When it comes to gifts, the majority of consumers (80 percent), will pick up a greeting card for mom, spending about $800 million on them. More than two-thirds (67.2%) of those celebrating will buy flowers, to the tune of $2.4 billion. The biggest expected spending category is jewelry, on which consumers are expected to spend a whopping $4.3 billion this year, up from $3.6 billion in 2014.

More than a third of Mother’s Day shoppers plan to gift apparel and clothing items, and are expecting to spend $1.9 billion, up from $1.7 billion last year.

Families will also surprise mom with a special brunch or activity ($3.8 billion), electronic items like a new smartphone or e-reader ($1.8 billion), or personal services such as a spa day ($1.5 billion).

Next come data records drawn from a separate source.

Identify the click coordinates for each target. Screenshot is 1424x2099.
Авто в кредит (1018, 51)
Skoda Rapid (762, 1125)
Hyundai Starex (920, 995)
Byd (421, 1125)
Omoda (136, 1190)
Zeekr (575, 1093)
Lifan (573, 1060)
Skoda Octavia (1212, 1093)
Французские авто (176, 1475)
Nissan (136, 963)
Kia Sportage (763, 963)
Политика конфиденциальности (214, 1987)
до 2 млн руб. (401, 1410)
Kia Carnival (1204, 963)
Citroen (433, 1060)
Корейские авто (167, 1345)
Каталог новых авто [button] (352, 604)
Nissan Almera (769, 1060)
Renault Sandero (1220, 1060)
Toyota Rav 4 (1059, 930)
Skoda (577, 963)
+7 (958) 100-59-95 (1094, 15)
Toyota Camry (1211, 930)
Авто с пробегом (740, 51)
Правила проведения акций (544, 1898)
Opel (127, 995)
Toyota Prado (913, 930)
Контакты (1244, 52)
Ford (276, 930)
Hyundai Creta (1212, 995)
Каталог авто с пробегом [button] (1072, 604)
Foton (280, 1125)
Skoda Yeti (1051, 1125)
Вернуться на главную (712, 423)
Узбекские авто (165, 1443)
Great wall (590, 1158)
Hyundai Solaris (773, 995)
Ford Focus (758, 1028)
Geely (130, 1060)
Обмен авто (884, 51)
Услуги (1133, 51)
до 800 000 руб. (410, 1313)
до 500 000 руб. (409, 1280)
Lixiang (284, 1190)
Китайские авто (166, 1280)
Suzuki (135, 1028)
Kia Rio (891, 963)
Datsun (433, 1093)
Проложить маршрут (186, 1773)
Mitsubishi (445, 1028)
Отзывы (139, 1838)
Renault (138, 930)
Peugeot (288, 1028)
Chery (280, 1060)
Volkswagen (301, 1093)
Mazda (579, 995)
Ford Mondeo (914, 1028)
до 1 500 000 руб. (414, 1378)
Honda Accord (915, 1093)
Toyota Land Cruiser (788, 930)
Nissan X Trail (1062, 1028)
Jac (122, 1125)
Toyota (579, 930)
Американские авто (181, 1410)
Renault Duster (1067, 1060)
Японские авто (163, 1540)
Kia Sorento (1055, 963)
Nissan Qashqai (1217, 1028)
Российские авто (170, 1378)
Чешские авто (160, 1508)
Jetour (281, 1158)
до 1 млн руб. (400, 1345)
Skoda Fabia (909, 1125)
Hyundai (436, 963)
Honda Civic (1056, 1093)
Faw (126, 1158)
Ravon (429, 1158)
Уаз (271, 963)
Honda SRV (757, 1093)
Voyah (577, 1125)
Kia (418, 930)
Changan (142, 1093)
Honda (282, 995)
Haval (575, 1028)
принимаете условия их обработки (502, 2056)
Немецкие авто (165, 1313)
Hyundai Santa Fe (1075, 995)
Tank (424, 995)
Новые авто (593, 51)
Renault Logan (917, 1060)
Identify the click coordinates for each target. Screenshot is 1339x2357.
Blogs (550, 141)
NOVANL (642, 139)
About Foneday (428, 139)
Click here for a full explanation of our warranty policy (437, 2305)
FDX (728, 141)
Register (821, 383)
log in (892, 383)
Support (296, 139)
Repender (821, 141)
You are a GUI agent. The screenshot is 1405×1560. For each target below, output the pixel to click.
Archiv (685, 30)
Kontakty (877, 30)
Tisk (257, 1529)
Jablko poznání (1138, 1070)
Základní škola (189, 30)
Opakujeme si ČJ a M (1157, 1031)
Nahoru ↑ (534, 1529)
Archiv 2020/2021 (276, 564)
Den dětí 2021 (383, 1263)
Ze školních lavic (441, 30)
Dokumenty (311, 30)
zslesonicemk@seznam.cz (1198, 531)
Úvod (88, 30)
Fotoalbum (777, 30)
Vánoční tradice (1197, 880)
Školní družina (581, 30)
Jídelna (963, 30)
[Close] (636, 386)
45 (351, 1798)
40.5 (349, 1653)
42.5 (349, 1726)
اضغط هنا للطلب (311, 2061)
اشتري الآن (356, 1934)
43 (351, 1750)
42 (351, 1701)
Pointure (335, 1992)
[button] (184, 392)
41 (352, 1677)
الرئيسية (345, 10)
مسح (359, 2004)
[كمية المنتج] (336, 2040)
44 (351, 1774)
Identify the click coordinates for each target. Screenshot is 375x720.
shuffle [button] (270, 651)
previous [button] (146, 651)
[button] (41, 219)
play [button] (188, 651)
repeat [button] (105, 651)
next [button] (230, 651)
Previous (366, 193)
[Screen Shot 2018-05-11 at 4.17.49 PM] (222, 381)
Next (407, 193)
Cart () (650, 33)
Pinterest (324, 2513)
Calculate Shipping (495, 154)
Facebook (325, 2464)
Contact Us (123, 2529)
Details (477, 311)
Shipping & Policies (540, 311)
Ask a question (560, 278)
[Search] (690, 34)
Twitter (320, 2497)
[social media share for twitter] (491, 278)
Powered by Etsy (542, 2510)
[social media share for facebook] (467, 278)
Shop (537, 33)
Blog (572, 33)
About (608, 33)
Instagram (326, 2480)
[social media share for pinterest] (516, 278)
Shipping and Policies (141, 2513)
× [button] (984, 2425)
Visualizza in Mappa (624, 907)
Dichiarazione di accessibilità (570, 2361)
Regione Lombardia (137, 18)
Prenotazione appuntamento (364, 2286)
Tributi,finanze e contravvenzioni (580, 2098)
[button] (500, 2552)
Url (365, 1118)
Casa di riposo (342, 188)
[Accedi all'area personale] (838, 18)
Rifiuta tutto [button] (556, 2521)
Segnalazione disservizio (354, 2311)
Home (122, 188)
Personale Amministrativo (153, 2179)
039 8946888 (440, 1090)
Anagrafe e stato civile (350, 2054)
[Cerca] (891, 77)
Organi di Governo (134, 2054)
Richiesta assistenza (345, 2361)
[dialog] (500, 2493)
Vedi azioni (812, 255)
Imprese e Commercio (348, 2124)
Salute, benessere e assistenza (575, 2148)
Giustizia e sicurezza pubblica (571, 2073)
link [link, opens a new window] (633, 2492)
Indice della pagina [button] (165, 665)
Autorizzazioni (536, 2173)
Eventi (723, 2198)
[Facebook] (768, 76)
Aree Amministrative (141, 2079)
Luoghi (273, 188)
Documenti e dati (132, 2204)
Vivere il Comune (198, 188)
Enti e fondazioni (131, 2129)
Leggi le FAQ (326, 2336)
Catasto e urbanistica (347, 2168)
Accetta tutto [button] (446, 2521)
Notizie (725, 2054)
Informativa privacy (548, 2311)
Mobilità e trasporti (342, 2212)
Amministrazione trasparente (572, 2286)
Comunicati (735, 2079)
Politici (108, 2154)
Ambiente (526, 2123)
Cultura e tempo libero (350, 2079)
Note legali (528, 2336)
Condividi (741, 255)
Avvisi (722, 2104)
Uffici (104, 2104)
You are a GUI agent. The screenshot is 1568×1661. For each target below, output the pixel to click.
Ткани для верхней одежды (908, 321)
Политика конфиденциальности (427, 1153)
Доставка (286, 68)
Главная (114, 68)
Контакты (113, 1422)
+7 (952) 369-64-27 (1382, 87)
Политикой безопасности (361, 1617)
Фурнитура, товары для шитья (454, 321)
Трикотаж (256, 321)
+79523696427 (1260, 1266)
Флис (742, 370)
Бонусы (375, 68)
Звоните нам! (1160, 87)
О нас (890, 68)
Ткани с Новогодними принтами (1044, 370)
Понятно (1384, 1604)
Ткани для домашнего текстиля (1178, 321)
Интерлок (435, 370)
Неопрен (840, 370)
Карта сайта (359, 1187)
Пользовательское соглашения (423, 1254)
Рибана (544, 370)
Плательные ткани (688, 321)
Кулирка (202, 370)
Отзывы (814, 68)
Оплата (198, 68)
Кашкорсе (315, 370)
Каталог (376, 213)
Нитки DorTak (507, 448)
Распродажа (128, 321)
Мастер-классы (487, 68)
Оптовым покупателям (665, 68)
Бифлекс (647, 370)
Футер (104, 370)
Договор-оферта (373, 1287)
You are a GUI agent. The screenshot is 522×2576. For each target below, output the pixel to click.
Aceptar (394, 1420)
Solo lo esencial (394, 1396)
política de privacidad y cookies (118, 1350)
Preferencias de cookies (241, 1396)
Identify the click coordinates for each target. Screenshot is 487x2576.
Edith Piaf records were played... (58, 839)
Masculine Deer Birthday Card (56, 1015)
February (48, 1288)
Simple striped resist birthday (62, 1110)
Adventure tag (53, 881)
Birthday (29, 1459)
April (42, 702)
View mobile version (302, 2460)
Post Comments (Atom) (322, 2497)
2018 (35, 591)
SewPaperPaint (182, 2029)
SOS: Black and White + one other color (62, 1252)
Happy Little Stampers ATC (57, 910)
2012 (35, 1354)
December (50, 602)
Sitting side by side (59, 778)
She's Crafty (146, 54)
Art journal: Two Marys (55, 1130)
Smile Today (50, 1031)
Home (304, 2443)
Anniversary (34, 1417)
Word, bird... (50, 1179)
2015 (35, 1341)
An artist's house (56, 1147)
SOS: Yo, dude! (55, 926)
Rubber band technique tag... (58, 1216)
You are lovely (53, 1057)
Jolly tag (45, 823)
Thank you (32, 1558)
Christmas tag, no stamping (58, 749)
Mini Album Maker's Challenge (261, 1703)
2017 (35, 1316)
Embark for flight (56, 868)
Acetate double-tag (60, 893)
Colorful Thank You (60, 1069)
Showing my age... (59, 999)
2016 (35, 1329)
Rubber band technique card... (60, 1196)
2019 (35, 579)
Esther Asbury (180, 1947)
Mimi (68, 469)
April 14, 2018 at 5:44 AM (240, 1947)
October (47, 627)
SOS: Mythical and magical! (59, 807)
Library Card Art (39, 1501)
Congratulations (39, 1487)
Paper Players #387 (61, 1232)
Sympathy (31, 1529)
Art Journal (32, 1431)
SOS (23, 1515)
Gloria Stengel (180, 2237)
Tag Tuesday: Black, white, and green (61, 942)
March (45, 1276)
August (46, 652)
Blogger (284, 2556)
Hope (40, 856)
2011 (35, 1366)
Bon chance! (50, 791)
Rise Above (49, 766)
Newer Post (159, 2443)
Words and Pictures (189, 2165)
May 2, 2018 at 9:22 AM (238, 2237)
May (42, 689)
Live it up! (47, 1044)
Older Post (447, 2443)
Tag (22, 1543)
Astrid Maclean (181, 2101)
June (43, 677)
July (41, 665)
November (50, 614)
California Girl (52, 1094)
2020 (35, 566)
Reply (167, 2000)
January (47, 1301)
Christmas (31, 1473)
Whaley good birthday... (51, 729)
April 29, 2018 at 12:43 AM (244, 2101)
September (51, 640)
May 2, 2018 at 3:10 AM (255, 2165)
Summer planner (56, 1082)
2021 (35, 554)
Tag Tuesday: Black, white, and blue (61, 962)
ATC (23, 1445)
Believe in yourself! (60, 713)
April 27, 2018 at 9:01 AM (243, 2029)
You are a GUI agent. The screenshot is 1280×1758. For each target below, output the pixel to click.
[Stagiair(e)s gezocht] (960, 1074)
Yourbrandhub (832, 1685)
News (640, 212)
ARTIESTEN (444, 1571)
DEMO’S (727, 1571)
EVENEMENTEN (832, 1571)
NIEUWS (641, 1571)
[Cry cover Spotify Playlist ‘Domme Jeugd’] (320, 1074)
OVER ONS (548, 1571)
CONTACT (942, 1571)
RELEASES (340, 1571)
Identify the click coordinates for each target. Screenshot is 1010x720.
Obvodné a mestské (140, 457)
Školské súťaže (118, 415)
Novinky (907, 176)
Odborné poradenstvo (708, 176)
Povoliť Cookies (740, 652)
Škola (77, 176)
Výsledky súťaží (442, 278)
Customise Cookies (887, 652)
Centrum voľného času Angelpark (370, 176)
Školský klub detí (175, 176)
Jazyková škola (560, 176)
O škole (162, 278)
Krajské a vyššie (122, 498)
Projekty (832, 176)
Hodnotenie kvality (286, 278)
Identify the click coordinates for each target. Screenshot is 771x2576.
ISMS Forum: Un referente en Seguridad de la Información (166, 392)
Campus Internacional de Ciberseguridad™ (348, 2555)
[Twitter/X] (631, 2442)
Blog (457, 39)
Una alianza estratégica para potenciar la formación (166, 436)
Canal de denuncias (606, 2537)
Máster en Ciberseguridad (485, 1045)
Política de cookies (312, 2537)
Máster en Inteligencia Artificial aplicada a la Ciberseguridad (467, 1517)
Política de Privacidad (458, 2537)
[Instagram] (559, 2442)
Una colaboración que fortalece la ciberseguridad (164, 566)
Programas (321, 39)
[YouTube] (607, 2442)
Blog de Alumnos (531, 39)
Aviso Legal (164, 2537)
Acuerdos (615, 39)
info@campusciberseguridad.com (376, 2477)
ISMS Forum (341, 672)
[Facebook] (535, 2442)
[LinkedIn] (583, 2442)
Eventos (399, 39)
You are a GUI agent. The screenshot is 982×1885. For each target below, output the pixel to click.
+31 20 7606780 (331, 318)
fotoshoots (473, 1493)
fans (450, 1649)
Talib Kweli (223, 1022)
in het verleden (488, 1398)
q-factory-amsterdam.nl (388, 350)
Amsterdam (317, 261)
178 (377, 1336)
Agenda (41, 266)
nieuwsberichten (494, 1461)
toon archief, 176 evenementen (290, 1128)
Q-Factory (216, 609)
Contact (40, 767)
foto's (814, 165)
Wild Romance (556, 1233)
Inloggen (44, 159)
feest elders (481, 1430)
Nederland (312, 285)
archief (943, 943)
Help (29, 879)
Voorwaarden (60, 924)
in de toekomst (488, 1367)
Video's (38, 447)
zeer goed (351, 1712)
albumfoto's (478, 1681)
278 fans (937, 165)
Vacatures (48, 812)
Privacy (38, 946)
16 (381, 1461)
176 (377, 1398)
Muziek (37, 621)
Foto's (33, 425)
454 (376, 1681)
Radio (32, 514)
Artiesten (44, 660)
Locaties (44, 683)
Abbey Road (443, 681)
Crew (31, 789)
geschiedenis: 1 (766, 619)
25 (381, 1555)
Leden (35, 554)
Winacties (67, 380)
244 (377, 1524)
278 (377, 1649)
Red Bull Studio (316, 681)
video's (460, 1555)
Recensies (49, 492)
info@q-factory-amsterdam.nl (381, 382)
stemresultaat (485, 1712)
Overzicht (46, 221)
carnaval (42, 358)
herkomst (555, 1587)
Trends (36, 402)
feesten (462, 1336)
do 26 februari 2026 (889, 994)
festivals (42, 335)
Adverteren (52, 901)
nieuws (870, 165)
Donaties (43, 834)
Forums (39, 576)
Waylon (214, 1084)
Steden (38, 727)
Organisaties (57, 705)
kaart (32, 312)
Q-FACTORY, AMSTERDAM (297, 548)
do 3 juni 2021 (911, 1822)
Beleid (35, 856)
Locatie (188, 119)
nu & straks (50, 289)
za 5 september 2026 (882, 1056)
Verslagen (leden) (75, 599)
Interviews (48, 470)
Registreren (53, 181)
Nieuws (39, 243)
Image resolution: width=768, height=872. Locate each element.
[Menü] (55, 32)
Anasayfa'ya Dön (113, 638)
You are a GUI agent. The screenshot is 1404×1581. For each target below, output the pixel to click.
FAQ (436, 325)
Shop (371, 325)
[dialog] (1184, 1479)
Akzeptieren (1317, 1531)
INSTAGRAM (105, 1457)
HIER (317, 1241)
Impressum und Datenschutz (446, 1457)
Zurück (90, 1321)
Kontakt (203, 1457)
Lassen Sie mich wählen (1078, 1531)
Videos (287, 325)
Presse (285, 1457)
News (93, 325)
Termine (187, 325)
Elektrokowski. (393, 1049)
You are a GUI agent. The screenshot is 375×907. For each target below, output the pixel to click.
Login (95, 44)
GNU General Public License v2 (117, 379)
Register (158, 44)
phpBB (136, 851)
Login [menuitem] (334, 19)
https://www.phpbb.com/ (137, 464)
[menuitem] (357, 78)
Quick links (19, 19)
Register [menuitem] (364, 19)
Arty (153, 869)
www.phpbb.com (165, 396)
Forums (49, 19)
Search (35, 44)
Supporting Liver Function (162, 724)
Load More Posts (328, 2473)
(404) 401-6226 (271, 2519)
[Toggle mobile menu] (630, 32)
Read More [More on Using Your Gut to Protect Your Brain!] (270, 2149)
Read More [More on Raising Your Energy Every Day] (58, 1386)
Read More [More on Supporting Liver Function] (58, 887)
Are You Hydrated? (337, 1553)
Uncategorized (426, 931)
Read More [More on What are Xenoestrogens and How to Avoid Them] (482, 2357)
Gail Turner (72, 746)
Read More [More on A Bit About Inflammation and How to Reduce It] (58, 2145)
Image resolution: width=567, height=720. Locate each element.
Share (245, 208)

Many are opting for the gift that keeps on giving: More than 40 percent will give mom a gift card, spending more than $2.2 billion.

“Mother’s Day is extremely unique and personal for millions of consumers, and families this year will look for different ways to enjoy their time with mom,” said Prosper’s Principal Analyst Pam Goodfellow. “While some will splurge, others will search high and low for the perfect, practical gift, knowing that she likes any gift that comes from the heart.”

Most shoppers will head to department stores (33.4%), while others will shop at specialty stores (28.2%) or discount stores (24.8%). With shoppers ready to get out of the house after a long winter, fewer will be shopping online this year (25 percent vs. 29 percent last year.) However, online shoppers plan to spend an average $252—higher than the typical Mother’s Day shopper—and more than four in 10 plan to use their smartphones to research products and compare prices.

The biggest spenders on mom will be 25- to 34-year-olds, who plan to spend an average of $244.32.